Does this fix the issue?
Comment 7 Alex Rosenberg 2023-04-14 05:03:08 UTC
Yes, that patch does fix it. Many thanks!

There may be other issues given the prevalence of the older pattern:

freebsd-src git:(main) git grep "ccb_h.status [^\&]" | wc -l
    1224
Comment 8 Warner Losh freebsd_committer freebsd_triage 2023-04-14 17:01:41 UTC
(In reply to Alex Rosenberg from comment #7)
Things aren't that bad.

A large number of what you found was setting the value
And your re was a bit off, so there's a number of places that do mask correctly.
And there's a large number of places where other bits are checked.

I think my patch caught all the places, though I agree it would be safer to uninline them.

I think this also hits 13.2... we may want a EN
Comment 9 Mateusz Guzik freebsd_committer freebsd_triage 2023-04-15 22:16:47 UTC
I don't see any commits referencing this bug nor anything relevant in sys/cam, most notably the proposed patch is not committed. why is this closed?
Comment 10 commit-hook freebsd_committer freebsd_triage 2023-04-15 22:33:40 UTC
A commit in branch main references this bug:

URL: https://cgit.FreeBSD.org/src/commit/?id=fd02926a68c9570f00f7e50d64c1d0673581fb35

commit fd02926a68c9570f00f7e50d64c1d0673581fb35
Author:     Warner Losh <imp@FreeBSD.org>
AuthorDate: 2023-04-14 14:32:20 +0000
Commit:     Warner Losh <imp@FreeBSD.org>
CommitDate: 2023-04-15 22:32:41 +0000

    cam: Properly mask out the status bits to get completion code

    ccb_h.status has two parts: the actual status and some addition bits to
    indicate additional information. It must be masked before comparing
    against completion codes. Add new inline function cam_ccb_success to
    simplify this to test whether or not the request succeeded. Most of the
    code already does this, but a few places don't (the rest likely should
    be converted to use cam_ccb_status and/or cam_ccb_success, but that's
    for another day). This caused at least one bug in recognizing devices
    behind a SATA port multiplexer, though some of these checks were
    fine with the special knowledge of the code paths involved.

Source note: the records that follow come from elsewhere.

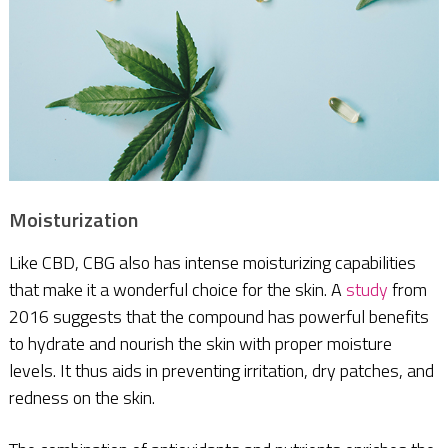
Moisturization
Like CBD, CBG also has intense moisturizing capabilities
that make it a wonderful choice for the skin. A
study
from
2016 suggests that the compound has powerful benefits
to hydrate and nourish the skin with proper moisture
levels. It thus aids in preventing irritation, dry patches, and
redness on the skin.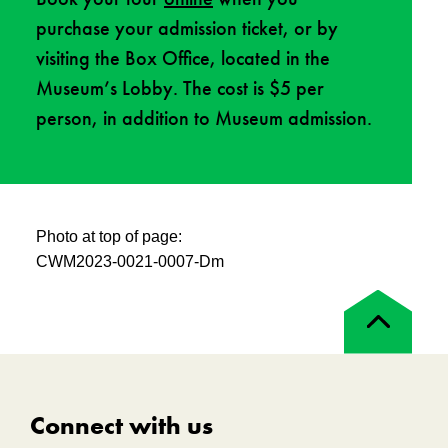
purchase your admission ticket, or by
visiting the Box Office, located in the
Museum’s Lobby. The cost is $5 per
person, in addition to Museum admission.
Photo at top of page:
CWM2023-0021-0007-Dm
Back
to
top
Connect with us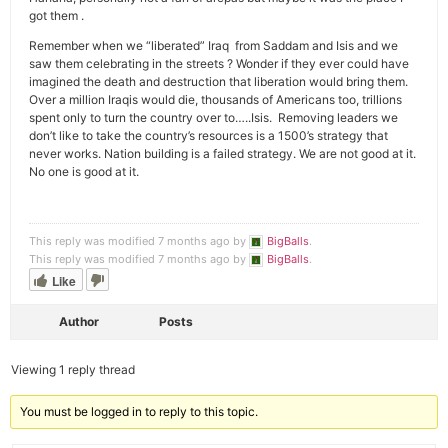
got them .
Remember when we “liberated” Iraq from Saddam and Isis and we
saw them celebrating in the streets ? Wonder if they ever could have
imagined the death and destruction that liberation would bring them.
Over a million Iraqis would die, thousands of Americans too, trillions
spent only to turn the country over to…..Isis. Removing leaders we
don’t like to take the country’s resources is a 1500’s strategy that
never works. Nation building is a failed strategy. We are not good at it.
No one is good at it.
This reply was modified 7 months ago by
BigBalls
.
This reply was modified 7 months ago by
BigBalls
.
Like
Author
Posts
Viewing 1 reply thread
You must be logged in to reply to this topic.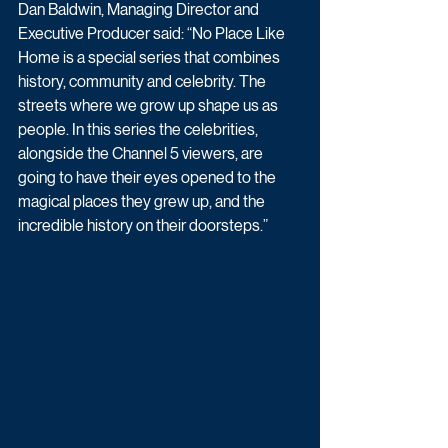
Dan Baldwin, Managing Director and 
Executive Producer said: “No Place Like 
Home is a special series that combines 
history, community and celebrity. The 
streets where we grow up shape us as 
people. In this series the celebrities, 
alongside the Channel 5 viewers, are 
going to have their eyes opened to the 
magical places they grew up, and the 
incredible history on their doorsteps.”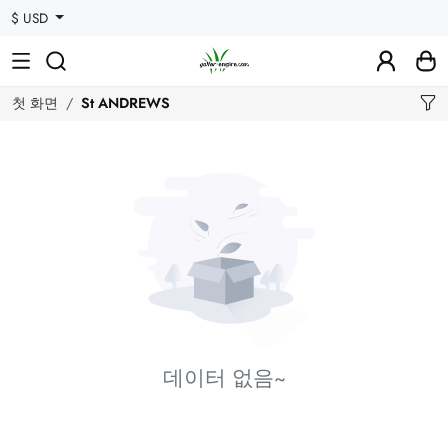
$ USD
첫 화면
St ANDREWS
데이터 없음~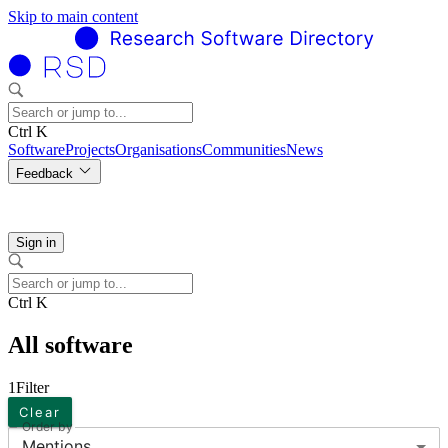
Skip to main content
Ctrl K
Software
Projects
Organisations
Communities
News
Feedback
Sign in
Ctrl K
All software
1
Filter
Clear
Order by
Mentions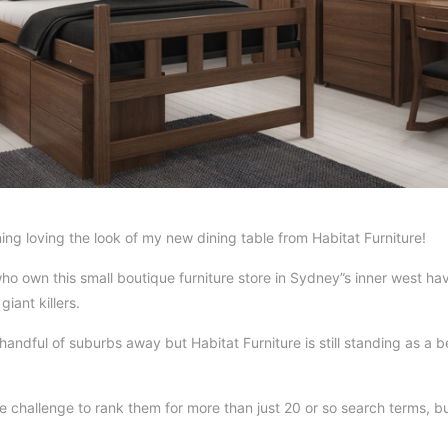
ing loving the look of my new dining table from Habitat Furniture!
o own this small boutique furniture store in Sydney”s inner west h
iant killers.
ndful of suburbs away but Habitat Furniture is still standing as a b
 challenge to rank them for more than just 20 or so search terms, b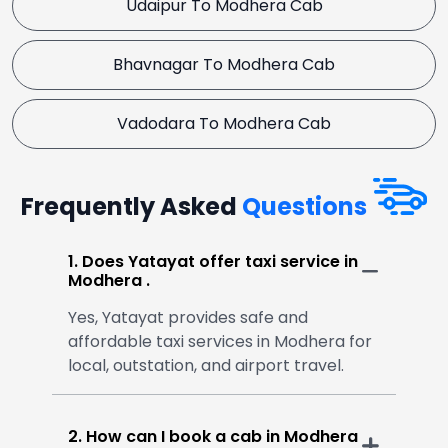
Udaipur To Modhera Cab
Bhavnagar To Modhera Cab
Vadodara To Modhera Cab
Frequently Asked
Questions
1. Does Yatayat offer taxi service in
Modhera .
Yes, Yatayat provides safe and
affordable taxi services in Modhera for
local, outstation, and airport travel.
2. How can I book a cab in Modhera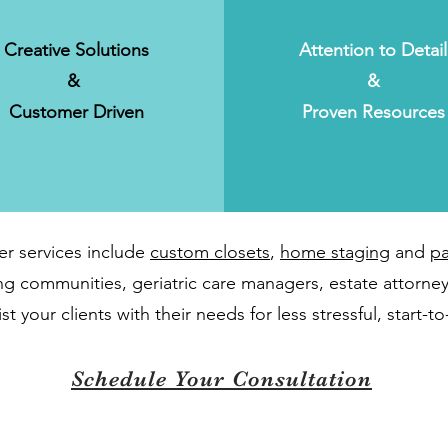
Creative Solutions
Attention to Detail
&
&
Customer Driven
Proven Resources
er services include
custom closets
,
home staging
and
pa
ving communities, geriatric care managers, estate attorney
t your clients with their needs for less stressful, start-to-
Schedule Your Consultation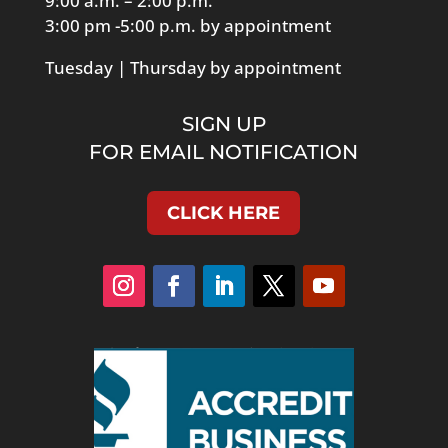
9:00 a.m. – 2:00 p.m.
3:00 pm -5:00 p.m. by appointment
Tuesday | Thursday by appointment
SIGN UP
FOR EMAIL NOTIFICATION
CLICK HERE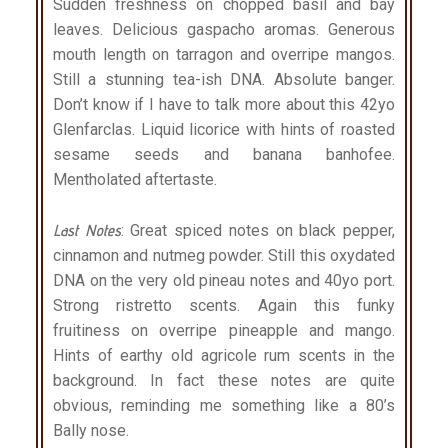
Sudden freshness on chopped basil and bay
leaves. Delicious gaspacho aromas. Generous
mouth length on tarragon and overripe mangos.
Still a stunning tea-ish DNA. Absolute banger.
Don’t know if I have to talk more about this 42yo
Glenfarclas. Liquid licorice with hints of roasted
sesame seeds and banana banhofee.
Mentholated aftertaste.
Last Notes
: Great spiced notes on black pepper,
cinnamon and nutmeg powder. Still this oxydated
DNA on the very old pineau notes and 40yo port.
Strong ristretto scents. Again this funky
fruitiness on overripe pineapple and mango.
Hints of earthy old agricole rum scents in the
background. In fact these notes are quite
obvious, reminding me something like a 80’s
Bally nose.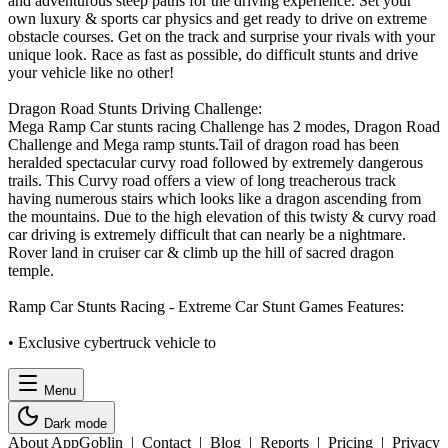
and adventurous steep paths for the driving experience. Set your
own luxury & sports car physics and get ready to drive on extreme
obstacle courses. Get on the track and surprise your rivals with your
unique look. Race as fast as possible, do difficult stunts and drive
your vehicle like no other!
Dragon Road Stunts Driving Challenge:
Mega Ramp Car stunts racing Challenge has 2 modes, Dragon Road
Challenge and Mega ramp stunts.Tail of dragon road has been
heralded spectacular curvy road followed by extremely dangerous
trails. This Curvy road offers a view of long treacherous track
having numerous stairs which looks like a dragon ascending from
the mountains. Due to the high elevation of this twisty & curvy road
car driving is extremely difficult that can nearly be a nightmare.
Rover land in cruiser car & climb up the hill of sacred dragon
temple.
Ramp Car Stunts Racing - Extreme Car Stunt Games Features:
• Exclusive cybertruck vehicle to
Menu
Dark mode
About AppGoblin
|
Contact
|
Blog
|
Reports
|
Pricing
|
Privacy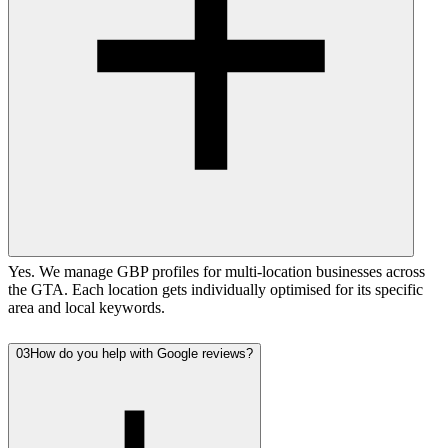
Yes. We manage GBP profiles for multi-location businesses across
the GTA. Each location gets individually optimised for its specific
area and local keywords.
03
How do you help with Google reviews?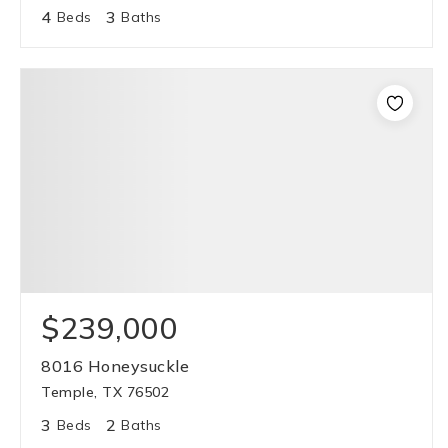
4
3
Beds
Baths
$239,000
8016 Honeysuckle
Temple, TX 76502
3
2
Beds
Baths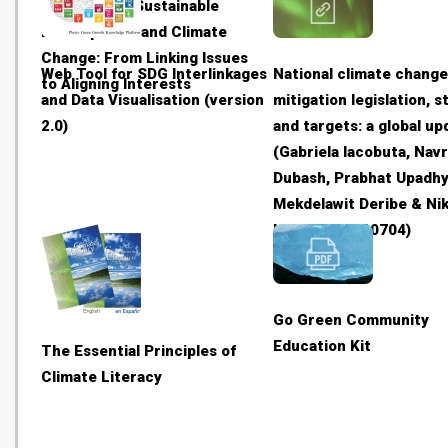
Solutions to Sustainable
Development and Climate
Change: From Linking Issues
Web Tool for SDG Interlinkages
National climate chang
to Aligning Interests
and Data Visualisation (version
mitigation legislation, 
2.0)
and targets: a global up
(Gabriela Iacobuta, Navr
Dubash, Prabhat Upadhy
Mekdelawit Deribe & Nik
Höhne - 20180704)
Go Green Community
Education Kit
The Essential Principles of
Climate Literacy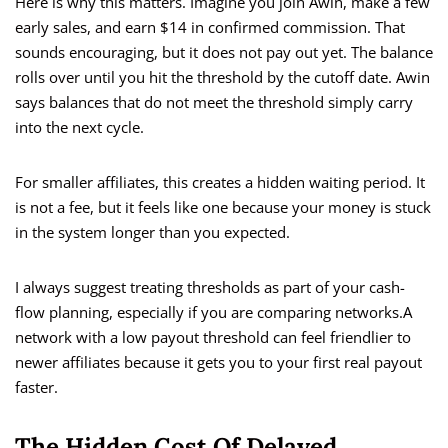
Here is why this matters. Imagine you join Awin, make a few
early sales, and earn $14 in confirmed commission. That
sounds encouraging, but it does not pay out yet. The balance
rolls over until you hit the threshold by the cutoff date. Awin
says balances that do not meet the threshold simply carry
into the next cycle.
For smaller affiliates, this creates a hidden waiting period. It
is not a fee, but it feels like one because your money is stuck
in the system longer than you expected.
I always suggest treating thresholds as part of your cash-
flow planning, especially if you are comparing networks.A
network with a low payout threshold can feel friendlier to
newer affiliates because it gets you to your first real payout
faster.
The Hidden Cost Of Delayed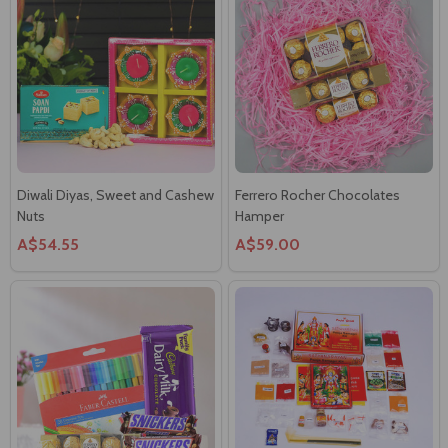
Diwali Diyas, Sweet and Cashew
Ferrero Rocher Chocolates
Nuts
Hamper
A$54.55
A$59.00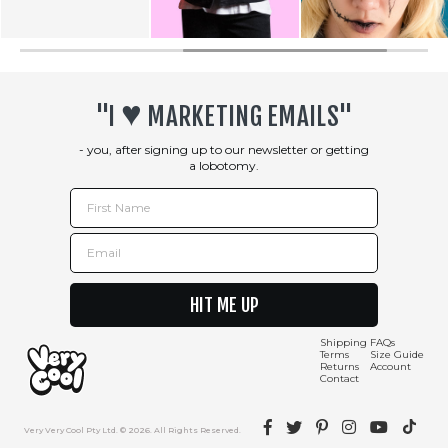
♥︎
"I
MARKETING EMAILS"
- you, after signing up to our newsletter or getting
a lobotomy.
First Name
Email
HIT ME UP
Shipping
FAQs
Terms
Size Guide
Returns
Account
Contact
Facebook
Twitter
Pinterest
Instagram
YouTube
TikTok
Very Very Cool Pty Ltd. © 2026. All Rights Reserved.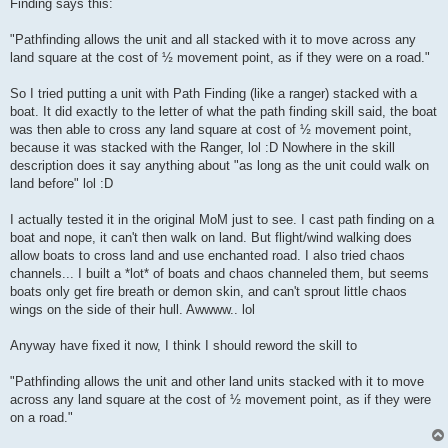
Finding says this:
"Pathfinding allows the unit and all stacked with it to move across any
land square at the cost of ½ movement point, as if they were on a road."
So I tried putting a unit with Path Finding (like a ranger) stacked with a
boat. It did exactly to the letter of what the path finding skill said, the boat
was then able to cross any land square at cost of ½ movement point,
because it was stacked with the Ranger, lol :D Nowhere in the skill
description does it say anything about "as long as the unit could walk on
land before" lol :D
I actually tested it in the original MoM just to see. I cast path finding on a
boat and nope, it can't then walk on land. But flight/wind walking does
allow boats to cross land and use enchanted road. I also tried chaos
channels... I built a *lot* of boats and chaos channeled them, but seems
boats only get fire breath or demon skin, and can't sprout little chaos
wings on the side of their hull. Awwww.. lol
Anyway have fixed it now, I think I should reword the skill to
"Pathfinding allows the unit and other land units stacked with it to move
across any land square at the cost of ½ movement point, as if they were
on a road."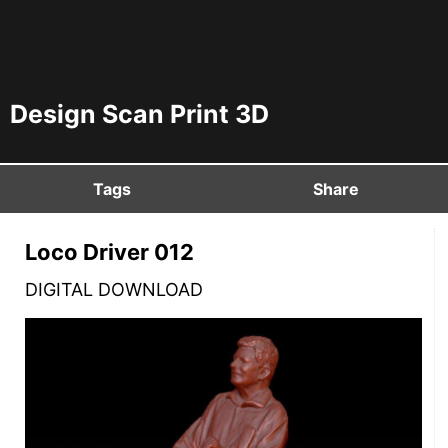
Design Scan Print 3D
Tags
Share
Loco Driver 012
DIGITAL DOWNLOAD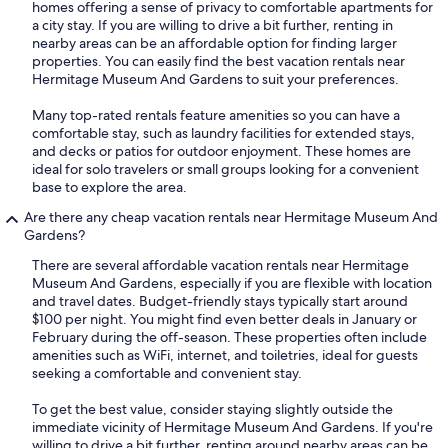
homes offering a sense of privacy to comfortable apartments for
a city stay. If you are willing to drive a bit further, renting in
nearby areas can be an affordable option for finding larger
properties. You can easily find the best vacation rentals near
Hermitage Museum And Gardens to suit your preferences.
Many top-rated rentals feature amenities so you can have a
comfortable stay, such as laundry facilities for extended stays,
and decks or patios for outdoor enjoyment. These homes are
ideal for solo travelers or small groups looking for a convenient
base to explore the area.
Are there any cheap vacation rentals near Hermitage Museum And
Gardens?
There are several affordable vacation rentals near Hermitage
Museum And Gardens, especially if you are flexible with location
and travel dates. Budget-friendly stays typically start around
$100 per night. You might find even better deals in January or
February during the off-season. These properties often include
amenities such as WiFi, internet, and toiletries, ideal for guests
seeking a comfortable and convenient stay.
To get the best value, consider staying slightly outside the
immediate vicinity of Hermitage Museum And Gardens. If you're
willing to drive a bit further, renting around nearby areas can be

    PR:                     270459
    Sponsored by:           Netflix
    MFC After:              1 week (and maybe a EN requst)
    Reviewed by:            ken, mav
    Differential Revision:  https://reviews.freebsd.org/D39572

 sys/cam/ata/ata_xpt.c       | 4 ++--
 sys/cam/cam_ccb.h           | 6 ++++++
 sys/cam/cam_xpt.c           | 2 +-
 sys/cam/nvme/nvme_da.c      | 3 +--
 sys/cam/scsi/scsi_enc_ses.c | 4 ++--
 5 files changed, 12 insertions(+), 7 deletions(-)
Comment 11 Warner Losh freebsd_committer freebsd_triage 2023-04-15 22:34:36 UTC
Ah a push failed that I thought had succeeded. Fixed.